── PROVIDED ENTRIES ──

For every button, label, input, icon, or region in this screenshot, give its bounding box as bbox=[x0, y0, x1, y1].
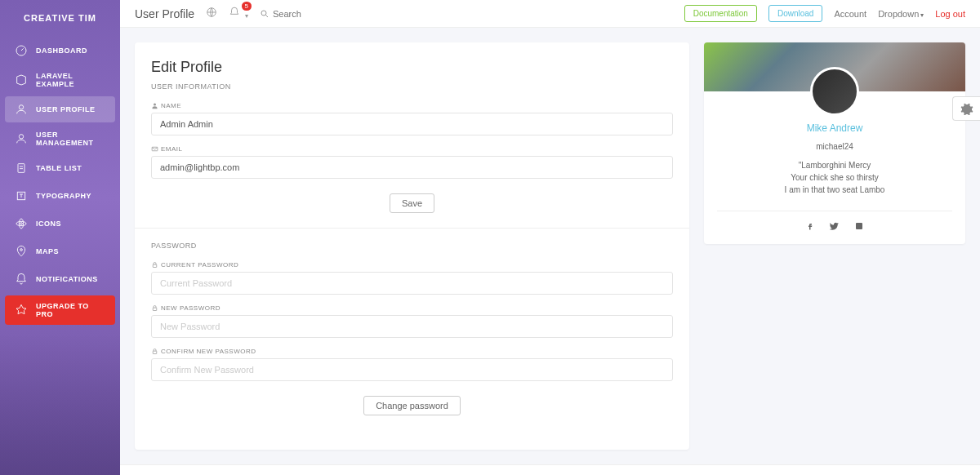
new-password-label: NEW PASSWORD bbox=[151, 304, 673, 312]
sidebar-item-label: ICONS bbox=[36, 220, 61, 228]
rocket-icon bbox=[15, 304, 28, 317]
settings-tab[interactable] bbox=[952, 96, 980, 121]
sidebar-item-label: DASHBOARD bbox=[36, 47, 87, 55]
svg-rect-14 bbox=[153, 308, 157, 310]
sidebar: CREATIVE TIM DASHBOARD LARAVEL EXAMPLE U… bbox=[0, 0, 120, 475]
edit-profile-card: Edit Profile USER INFORMATION NAME EMAIL… bbox=[135, 42, 689, 450]
user-icon bbox=[15, 103, 28, 116]
lock-icon bbox=[151, 304, 158, 312]
profile-quote: "Lamborghini Mercy Your chick she so thi… bbox=[717, 159, 952, 196]
sidebar-item-label: MAPS bbox=[36, 247, 59, 255]
atom-icon bbox=[15, 217, 28, 230]
avatar[interactable] bbox=[810, 67, 859, 116]
confirm-password-input[interactable] bbox=[151, 358, 673, 381]
dropdown-link[interactable]: Dropdown▾ bbox=[878, 9, 924, 19]
envelope-icon bbox=[151, 145, 158, 153]
svg-point-8 bbox=[20, 249, 23, 251]
new-password-input[interactable] bbox=[151, 315, 673, 338]
logout-link[interactable]: Log out bbox=[935, 9, 965, 19]
svg-point-10 bbox=[261, 11, 266, 16]
sidebar-item-label: LARAVEL EXAMPLE bbox=[36, 72, 105, 88]
sidebar-item-upgrade[interactable]: UPGRADE TO PRO bbox=[5, 295, 115, 325]
sidebar-item-notifications[interactable]: NOTIFICATIONS bbox=[5, 266, 115, 292]
notifications-dropdown[interactable]: 5 ▾ bbox=[229, 7, 248, 20]
download-button[interactable]: Download bbox=[768, 5, 822, 22]
page-title: User Profile bbox=[135, 7, 194, 20]
profile-name-link[interactable]: Mike Andrew bbox=[717, 122, 952, 134]
section-label-password: PASSWORD bbox=[151, 242, 673, 250]
brand-logo[interactable]: CREATIVE TIM bbox=[0, 7, 120, 36]
twitter-icon[interactable] bbox=[830, 221, 840, 231]
facebook-icon[interactable] bbox=[805, 221, 815, 231]
card-title: Edit Profile bbox=[151, 59, 673, 76]
svg-point-2 bbox=[19, 135, 23, 139]
svg-point-7 bbox=[19, 219, 23, 229]
sidebar-item-user-profile[interactable]: USER PROFILE bbox=[5, 96, 115, 122]
save-button[interactable]: Save bbox=[390, 193, 434, 213]
pin-icon bbox=[15, 245, 28, 258]
profile-card: Mike Andrew michael24 "Lamborghini Mercy… bbox=[704, 42, 965, 244]
account-link[interactable]: Account bbox=[834, 9, 866, 19]
svg-rect-15 bbox=[153, 351, 157, 353]
sidebar-item-label: UPGRADE TO PRO bbox=[36, 302, 105, 318]
sidebar-item-label: TYPOGRAPHY bbox=[36, 192, 91, 200]
divider bbox=[135, 228, 689, 229]
footer: Creative Tim Updivision About Us Blog © … bbox=[120, 464, 980, 475]
sidebar-item-typography[interactable]: TYPOGRAPHY bbox=[5, 183, 115, 209]
documentation-button[interactable]: Documentation bbox=[684, 5, 757, 22]
bell-icon bbox=[15, 273, 28, 286]
svg-point-5 bbox=[20, 223, 23, 225]
cover-image bbox=[704, 42, 965, 91]
current-password-label: CURRENT PASSWORD bbox=[151, 261, 673, 269]
current-password-input[interactable] bbox=[151, 272, 673, 295]
globe-icon[interactable] bbox=[206, 7, 217, 20]
sidebar-item-label: USER PROFILE bbox=[36, 105, 96, 113]
chevron-down-icon: ▾ bbox=[920, 11, 924, 19]
name-label: NAME bbox=[151, 102, 673, 109]
chevron-down-icon: ▾ bbox=[245, 12, 248, 20]
sidebar-item-maps[interactable]: MAPS bbox=[5, 238, 115, 264]
sidebar-item-laravel[interactable]: LARAVEL EXAMPLE bbox=[5, 65, 115, 95]
user-icon bbox=[151, 102, 158, 109]
dashboard-icon bbox=[15, 44, 28, 57]
clipboard-icon bbox=[15, 162, 28, 175]
gear-icon bbox=[960, 102, 973, 115]
sidebar-item-label: TABLE LIST bbox=[36, 164, 82, 172]
lock-icon bbox=[151, 261, 158, 269]
lock-icon bbox=[151, 348, 158, 355]
search-icon bbox=[260, 9, 270, 19]
social-links bbox=[717, 211, 952, 231]
notification-badge: 5 bbox=[242, 2, 252, 11]
change-password-button[interactable]: Change password bbox=[363, 396, 461, 415]
search-wrap bbox=[260, 9, 338, 19]
confirm-password-label: CONFIRM NEW PASSWORD bbox=[151, 348, 673, 355]
sidebar-item-icons[interactable]: ICONS bbox=[5, 211, 115, 237]
sidebar-item-label: USER MANAGEMENT bbox=[36, 131, 105, 147]
section-label-user: USER INFORMATION bbox=[151, 82, 673, 91]
name-input[interactable] bbox=[151, 113, 673, 135]
topbar: User Profile 5 ▾ Documentation Download … bbox=[120, 0, 980, 28]
svg-rect-13 bbox=[153, 264, 157, 267]
profile-username: michael24 bbox=[717, 142, 952, 151]
google-icon[interactable] bbox=[854, 221, 864, 231]
sidebar-item-label: NOTIFICATIONS bbox=[36, 275, 98, 283]
typography-icon bbox=[15, 189, 28, 202]
email-input[interactable] bbox=[151, 156, 673, 179]
svg-point-1 bbox=[19, 105, 23, 109]
svg-point-11 bbox=[154, 104, 156, 106]
sidebar-item-dashboard[interactable]: DASHBOARD bbox=[5, 38, 115, 64]
svg-rect-16 bbox=[856, 223, 862, 229]
users-icon bbox=[15, 132, 28, 145]
sidebar-item-table[interactable]: TABLE LIST bbox=[5, 155, 115, 181]
email-label: EMAIL bbox=[151, 145, 673, 153]
laravel-icon bbox=[15, 73, 28, 87]
sidebar-item-user-mgmt[interactable]: USER MANAGEMENT bbox=[5, 124, 115, 153]
svg-point-6 bbox=[16, 221, 26, 225]
search-input[interactable] bbox=[273, 9, 338, 19]
svg-rect-3 bbox=[18, 164, 24, 173]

───

WHAT THIS TASK INVOLVES → Pull every line with the string "Mercy" from the data above.

ANSWER TO THE PROBLEM →
profile-quote: "Lamborghini Mercy Your chick she so thi… bbox=[717, 159, 952, 196]
profile-card: Mike Andrew michael24 "Lamborghini Mercy… bbox=[704, 42, 965, 244]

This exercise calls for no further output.